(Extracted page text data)

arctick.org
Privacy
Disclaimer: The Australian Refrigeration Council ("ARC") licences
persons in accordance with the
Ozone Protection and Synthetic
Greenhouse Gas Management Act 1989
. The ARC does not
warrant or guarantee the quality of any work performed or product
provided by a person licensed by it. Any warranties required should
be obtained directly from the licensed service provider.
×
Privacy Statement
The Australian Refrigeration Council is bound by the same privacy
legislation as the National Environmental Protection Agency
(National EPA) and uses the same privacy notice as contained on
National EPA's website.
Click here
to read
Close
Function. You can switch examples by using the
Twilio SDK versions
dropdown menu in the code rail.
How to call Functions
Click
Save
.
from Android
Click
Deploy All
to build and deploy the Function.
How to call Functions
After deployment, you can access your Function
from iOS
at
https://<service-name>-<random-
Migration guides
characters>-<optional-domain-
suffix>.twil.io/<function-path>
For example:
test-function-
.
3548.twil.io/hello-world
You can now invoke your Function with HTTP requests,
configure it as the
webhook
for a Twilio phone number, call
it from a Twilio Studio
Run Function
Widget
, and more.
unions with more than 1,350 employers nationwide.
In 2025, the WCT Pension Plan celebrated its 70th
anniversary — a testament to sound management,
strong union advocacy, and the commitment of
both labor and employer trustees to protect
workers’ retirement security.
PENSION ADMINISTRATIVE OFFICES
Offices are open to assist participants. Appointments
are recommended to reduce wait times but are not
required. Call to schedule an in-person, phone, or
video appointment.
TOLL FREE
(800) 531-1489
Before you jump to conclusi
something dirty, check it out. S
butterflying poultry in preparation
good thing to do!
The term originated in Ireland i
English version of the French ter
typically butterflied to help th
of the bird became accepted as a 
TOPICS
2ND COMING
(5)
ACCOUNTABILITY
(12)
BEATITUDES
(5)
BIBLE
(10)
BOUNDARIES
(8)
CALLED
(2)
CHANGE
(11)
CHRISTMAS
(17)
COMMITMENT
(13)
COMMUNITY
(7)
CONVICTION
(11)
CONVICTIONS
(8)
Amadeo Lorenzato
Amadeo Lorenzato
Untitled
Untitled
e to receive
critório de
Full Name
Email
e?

[WHAT YOU NEED TO DO] Each line above needs to be returned exactly as it is.

[FINISHED EXERCISE]
arctick.org
Privacy
Disclaimer: The Australian Refrigeration Council ("ARC") licences
persons in accordance with the
Ozone Protection and Synthetic
Greenhouse Gas Management Act 1989
. The ARC does not
warrant or guarantee the quality of any work performed or product
provided by a person licensed by it. Any warranties required should
be obtained directly from the licensed service provider.
×
Privacy Statement
The Australian Refrigeration Council is bound by the same privacy
legislation as the National Environmental Protection Agency
(National EPA) and uses the same privacy notice as contained on
National EPA's website.
Click here
to read
Close
Function. You can switch examples by using the
Twilio SDK versions
dropdown menu in the code rail.
How to call Functions
Click
Save
.
from Android
Click
Deploy All
to build and deploy the Function.
How to call Functions
After deployment, you can access your Function
from iOS
at
https://<service-name>-<random-
Migration guides
characters>-<optional-domain-
suffix>.twil.io/<function-path>
For example:
test-function-
.
3548.twil.io/hello-world
You can now invoke your Function with HTTP requests,
configure it as the
webhook
for a Twilio phone number, call
it from a Twilio Studio
Run Function
Widget
, and more.
unions with more than 1,350 employers nationwide.
In 2025, the WCT Pension Plan celebrated its 70th
anniversary — a testament to sound management,
strong union advocacy, and the commitment of
both labor and employer trustees to protect
workers’ retirement security.
PENSION ADMINISTRATIVE OFFICES
Offices are open to assist participants. Appointments
are recommended to reduce wait times but are not
required. Call to schedule an in-person, phone, or
video appointment.
TOLL FREE
(800) 531-1489
Before you jump to conclusi
something dirty, check it out. S
butterflying poultry in preparation
good thing to do!
The term originated in Ireland i
English version of the French ter
typically butterflied to help th
of the bird became accepted as a 
TOPICS
2ND COMING
(5)
ACCOUNTABILITY
(12)
BEATITUDES
(5)
BIBLE
(10)
BOUNDARIES
(8)
CALLED
(2)
CHANGE
(11)
CHRISTMAS
(17)
COMMITMENT
(13)
COMMUNITY
(7)
CONVICTION
(11)
CONVICTIONS
(8)
Amadeo Lorenzato
Amadeo Lorenzato
Untitled
Untitled
e to receive
critório de
Full Name
Email
e?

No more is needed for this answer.